My Zeus carbon was not included, and I had problems with it. The carbon teeth on the head got ground down by the teeth on the aluminum clamp during my 2nd or 3rd ride on it. I sat up at the end of a downhill, still going 27mph or so, and the nose of my saddle decide to take a peek at the sky. Out with the Zeus, in with a Thomson Masterpiece. LBS said this wasn't the first time it happened.


----------



## rhauft (Aug 8, 2006)

I just sold my 09 Orca Evo on Craigslist, frame, fork, headset & *seatpost* :thumbsup:


----------



## WhyRun (Dec 29, 2008)

Agreed, go with a thomson masterpiece, the zeus post is not good.


----------



## BunnV (Sep 7, 2005)

kupe said:


> My Zeus carbon was not included, and I had problems with it. The carbon teeth on the head got ground down by the teeth on the aluminum clamp during my 2nd or 3rd ride on it. I sat up at the end of a downhill, still going 27mph or so, and the nose of my saddle decide to take a peek at the sky. Out with the Zeus, in with a Thomson Masterpiece. LBS said this wasn't the first time it happened.


I bought my frame used. It came with the fork, seat post clamp and Zeus post. Interestingly I've had no problems in about a year of use. My friend bought a new Orca as a complete bike. It also had a Zeus post and he had the same kinds of problems as you did. FWIW mine is an '07 and his is an '08.


----------



## Snopro440 (Dec 21, 2006)

I got my frameset, and it didn't come with one. I got open the box, and it wasn't included. Thats ok I guess!!!


----------



## mloywhite (Jan 26, 2006)

kupe said:


> The carbon teeth on the head got ground down by the teeth on the aluminum clamp during my 2nd or 3rd ride on it.

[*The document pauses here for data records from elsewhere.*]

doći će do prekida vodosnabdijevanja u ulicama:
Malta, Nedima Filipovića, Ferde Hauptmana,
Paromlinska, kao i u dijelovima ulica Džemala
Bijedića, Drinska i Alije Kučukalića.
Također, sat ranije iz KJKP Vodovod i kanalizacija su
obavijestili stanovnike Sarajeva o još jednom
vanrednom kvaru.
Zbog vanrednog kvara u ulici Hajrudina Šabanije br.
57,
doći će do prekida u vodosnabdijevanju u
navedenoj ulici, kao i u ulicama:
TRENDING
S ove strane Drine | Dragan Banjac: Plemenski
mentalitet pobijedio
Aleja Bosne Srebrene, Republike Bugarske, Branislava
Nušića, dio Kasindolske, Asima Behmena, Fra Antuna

I sat up at the end of a downhill, still going 27mph or so, and the nose of my saddle decide to take a peek at the sky. Out with the Zeus, in with a Thomson Masterpiece.

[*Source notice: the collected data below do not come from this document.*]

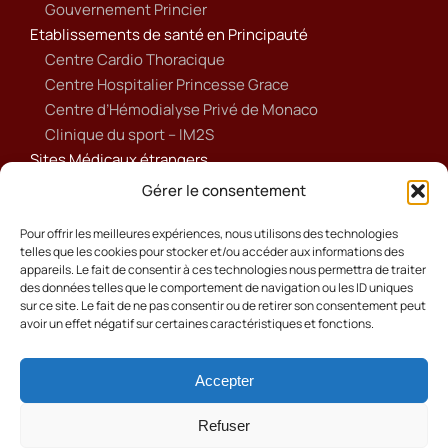
Gouvernement Princier
Etablissements de santé en Principauté
Centre Cardio Thoracique
Centre Hospitalier Princesse Grace
Centre d’Hémodialyse Privé de Monaco
Clinique du sport – IM2S
Sites Médicaux étrangers
Ameli
Gérer le consentement
Annuaire sanitaire et social
Ordre national des médecins français
Pour offrir les meilleures expériences, nous utilisons des technologies
telles que les cookies pour stocker et/ou accéder aux informations des
Politique de cookies (UE)
appareils. Le fait de consentir à ces technologies nous permettra de traiter
des données telles que le comportement de navigation ou les ID uniques
sur ce site. Le fait de ne pas consentir ou de retirer son consentement peut
avoir un effet négatif sur certaines caractéristiques et fonctions.
Accepter
Cookies
Mentions Légales
Refuser
Contact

My '07 came with the Zeus. The same thing happened to mine, the teeth of the aluminum part stripped the carbon part, and as I sat down from a hard out-of-saddle effort, bam, I was speaking about 3 octaves higher, and ended up riding home for several miles standing up  I ended up with a Thomson, no problems since.


----------



## Tort (Nov 4, 2008)

mloywhite said:


> My '07 came with the Zeus. The same thing happened to mine, the teeth of the aluminum part stripped the carbon part, and as I sat down from a hard out-of-saddle effort, bam, I was speaking about 3 octaves higher, and ended up riding home for several miles standing up  I ended up with a Thomson, no problems since.


+1 here. I hit a small bump while on the rear of the saddle and next thing I knew the nose of my seat was trying to go places it doesn't belong.  Very uncomfortable ride back home. My LBS replaced it with a Ritchey Carbon, been great ever since.:thumbsup:


----------



## JimmyORCA (Mar 18, 2008)

My 08 and 09 ORCA did not come with the seat post, I guess lucky it didn't with the problems people are having. I am enjoying my Stella Azzura seat post.


----------



## Yeti guy (Feb 16, 2010)

Had my 2009 Onix for a month now and although I haven't had any problems with the carbon seatpost that came with it(don't think it's the Zeus), I have always used Thomson on my mtn bikes. If I was to sometime switch to a Thomson is there any special grease or prep I should use with the aluminum post for the Onix carbon frame? This is my first carbon bike and also my first road bike.


----------



## Campy-on-a-Trek (Mar 31, 2008)

My 07 Orca came with the Zeus. The worst seat post ever. I Purchaced an oval concepts seatpost and handlebars. No problems. Great seatpost. I highly recommend it.


----------